---------- EXTRACTED RECORDS

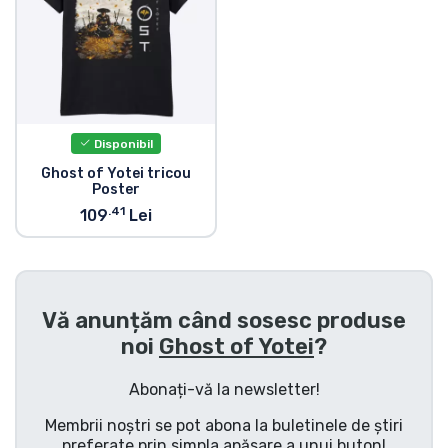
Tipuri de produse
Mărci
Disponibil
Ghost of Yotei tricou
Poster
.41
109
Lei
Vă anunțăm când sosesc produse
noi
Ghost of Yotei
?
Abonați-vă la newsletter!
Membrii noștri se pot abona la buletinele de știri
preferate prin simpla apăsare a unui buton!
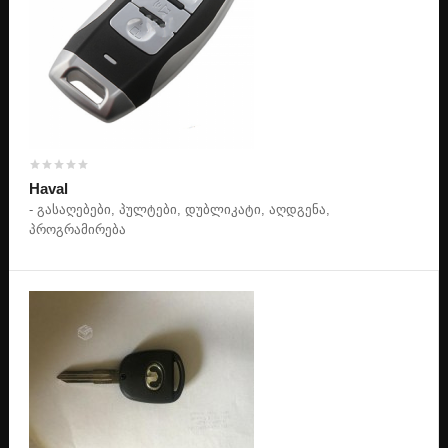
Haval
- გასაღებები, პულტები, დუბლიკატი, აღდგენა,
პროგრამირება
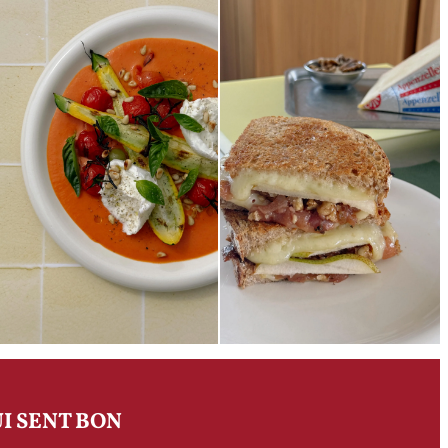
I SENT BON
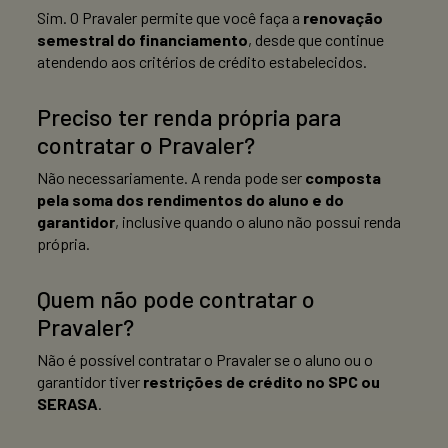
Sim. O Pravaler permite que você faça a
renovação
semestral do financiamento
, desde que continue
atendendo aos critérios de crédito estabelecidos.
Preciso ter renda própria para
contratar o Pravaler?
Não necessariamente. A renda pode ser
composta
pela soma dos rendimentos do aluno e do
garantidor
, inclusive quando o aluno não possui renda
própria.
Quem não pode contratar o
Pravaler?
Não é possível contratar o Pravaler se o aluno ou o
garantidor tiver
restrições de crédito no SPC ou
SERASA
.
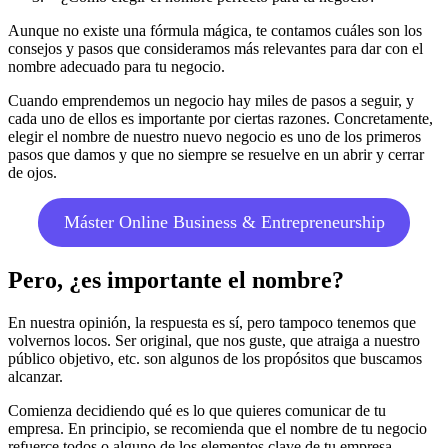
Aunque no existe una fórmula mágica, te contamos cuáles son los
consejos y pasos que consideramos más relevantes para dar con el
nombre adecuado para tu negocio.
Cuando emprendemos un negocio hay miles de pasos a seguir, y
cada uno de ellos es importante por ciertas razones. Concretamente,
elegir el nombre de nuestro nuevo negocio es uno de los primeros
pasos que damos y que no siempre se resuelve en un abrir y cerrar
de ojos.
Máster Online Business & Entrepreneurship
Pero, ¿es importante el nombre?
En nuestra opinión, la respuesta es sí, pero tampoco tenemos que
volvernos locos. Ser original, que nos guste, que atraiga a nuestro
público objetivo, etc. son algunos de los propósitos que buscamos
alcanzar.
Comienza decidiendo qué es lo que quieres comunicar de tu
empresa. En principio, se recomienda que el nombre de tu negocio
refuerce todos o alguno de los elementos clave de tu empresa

--------------------
---------- EXTRACTED RECORDS

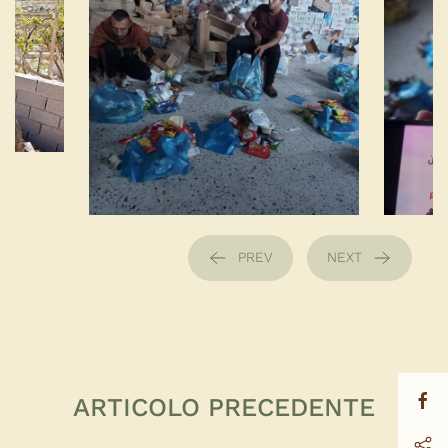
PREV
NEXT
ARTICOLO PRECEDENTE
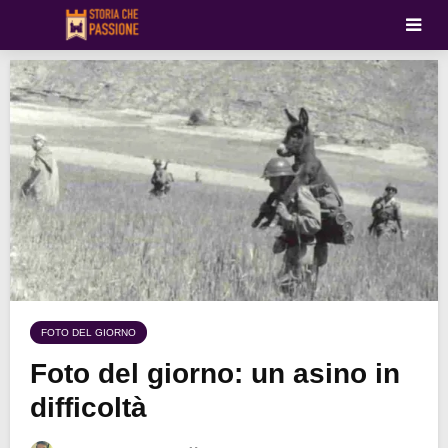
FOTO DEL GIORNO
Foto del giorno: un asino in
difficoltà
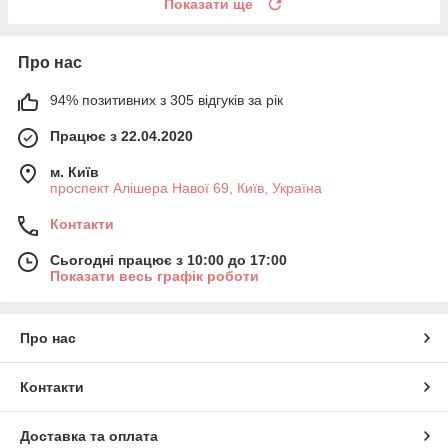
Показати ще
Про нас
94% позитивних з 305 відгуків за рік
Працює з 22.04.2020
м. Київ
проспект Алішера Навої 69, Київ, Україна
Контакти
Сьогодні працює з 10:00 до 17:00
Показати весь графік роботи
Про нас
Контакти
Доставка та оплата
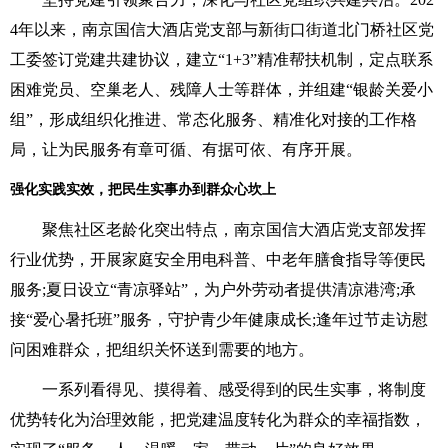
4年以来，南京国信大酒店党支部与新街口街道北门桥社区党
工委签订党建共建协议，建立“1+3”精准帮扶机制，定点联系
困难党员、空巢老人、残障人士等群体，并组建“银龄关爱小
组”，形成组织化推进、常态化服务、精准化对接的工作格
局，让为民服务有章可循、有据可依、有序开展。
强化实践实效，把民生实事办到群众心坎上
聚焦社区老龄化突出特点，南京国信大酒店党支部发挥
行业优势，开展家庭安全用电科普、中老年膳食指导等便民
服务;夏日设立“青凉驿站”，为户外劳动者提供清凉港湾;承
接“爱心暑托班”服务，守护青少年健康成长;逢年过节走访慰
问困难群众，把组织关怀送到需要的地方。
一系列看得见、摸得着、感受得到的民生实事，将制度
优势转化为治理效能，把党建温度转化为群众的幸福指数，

--------------------
---------- EXTRACTED RECORDS

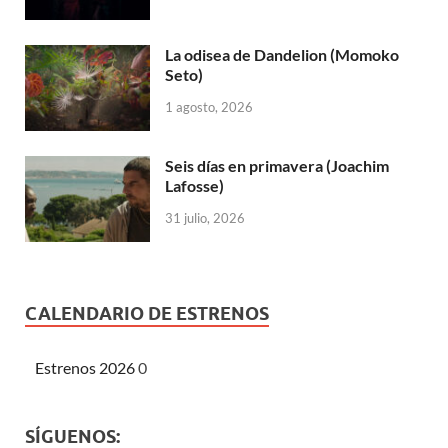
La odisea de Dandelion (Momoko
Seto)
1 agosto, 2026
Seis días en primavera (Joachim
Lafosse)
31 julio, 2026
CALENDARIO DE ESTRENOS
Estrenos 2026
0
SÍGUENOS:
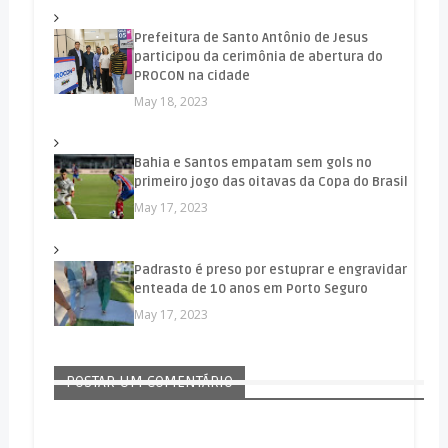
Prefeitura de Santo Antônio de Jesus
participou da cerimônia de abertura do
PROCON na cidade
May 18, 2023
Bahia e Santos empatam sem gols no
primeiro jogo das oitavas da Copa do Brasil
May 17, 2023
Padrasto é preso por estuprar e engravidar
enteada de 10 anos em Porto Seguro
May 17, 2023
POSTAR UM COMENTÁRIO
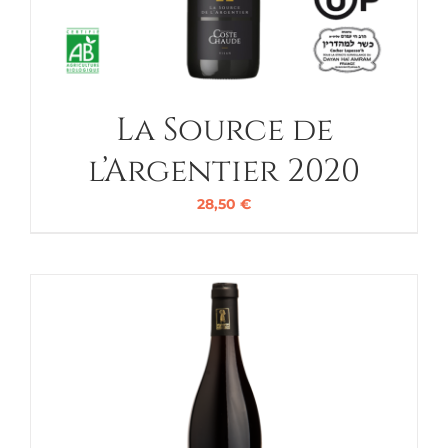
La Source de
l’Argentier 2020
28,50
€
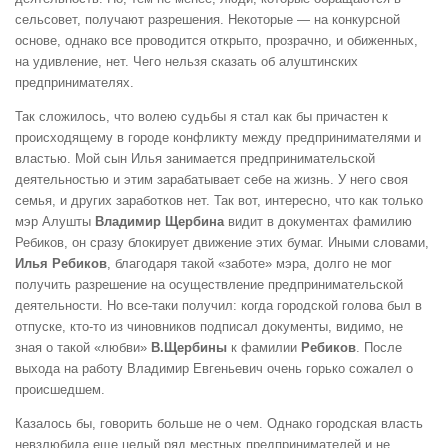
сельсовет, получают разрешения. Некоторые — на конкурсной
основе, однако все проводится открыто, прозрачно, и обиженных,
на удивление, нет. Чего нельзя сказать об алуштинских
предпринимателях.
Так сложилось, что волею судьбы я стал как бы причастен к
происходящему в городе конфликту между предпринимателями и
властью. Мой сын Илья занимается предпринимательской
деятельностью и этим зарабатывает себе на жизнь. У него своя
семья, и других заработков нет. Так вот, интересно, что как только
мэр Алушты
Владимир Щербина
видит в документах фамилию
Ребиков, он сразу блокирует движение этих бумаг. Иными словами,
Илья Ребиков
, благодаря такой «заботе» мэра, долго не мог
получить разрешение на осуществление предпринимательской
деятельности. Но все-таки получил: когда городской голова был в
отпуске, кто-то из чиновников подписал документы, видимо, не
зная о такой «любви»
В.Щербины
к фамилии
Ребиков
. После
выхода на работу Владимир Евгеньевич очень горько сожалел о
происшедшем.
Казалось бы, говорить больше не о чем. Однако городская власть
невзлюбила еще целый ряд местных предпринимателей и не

--------------------

EXERCISE INSTRUCTIONS :: An exact copy of the lines above from the one with "Tipuri de produse" up to and including the one with "En nuestra opinión, la" is required; reproduce only those lines, omitting all pictures.

TASK OUTPUT ::
Tipuri de produse
Mărci
Disponibil
Ghost of Yotei tricou
Poster
.41
109
Lei
Vă anunțăm când sosesc produse
noi
Ghost of Yotei
?
Abonați-vă la newsletter!
Membrii noștri se pot abona la buletinele de știri
preferate prin simpla apăsare a unui buton!
Haval
- გასაღებები, პულტები, დუბლიკატი, აღდგენა,
პროგრამირება
I SENT BON
Sim. O Pravaler permite que você faça a
renovação
semestral do financiamento
, desde que continue
atendendo aos critérios de crédito estabelecidos.
Preciso ter renda própria para
contratar o Pravaler?
Não necessariamente. A renda pode ser
composta
pela soma dos rendimentos do aluno e do
garantidor
, inclusive quando o aluno não possui renda
própria.
Quem não pode contratar o
Pravaler?
Não é possível contratar o Pravaler se o aluno ou o
garantidor tiver
restrições de crédito no SPC ou
SERASA
.
Aunque no existe una fórmula mágica, te contamos cuáles son los
consejos y pasos que consideramos más relevantes para dar con el
nombre adecuado para tu negocio.
Cuando emprendemos un negocio hay miles de pasos a seguir, y
cada uno de ellos es importante por ciertas razones. Concretamente,
elegir el nombre de nuestro nuevo negocio es uno de los primeros
pasos que damos y que no siempre se resuelve en un abrir y cerrar
de ojos.
Máster Online Business & Entrepreneurship
Pero, ¿es importante el nombre?
En nuestra opinión, la respuesta es sí, pero tampoco tenemos que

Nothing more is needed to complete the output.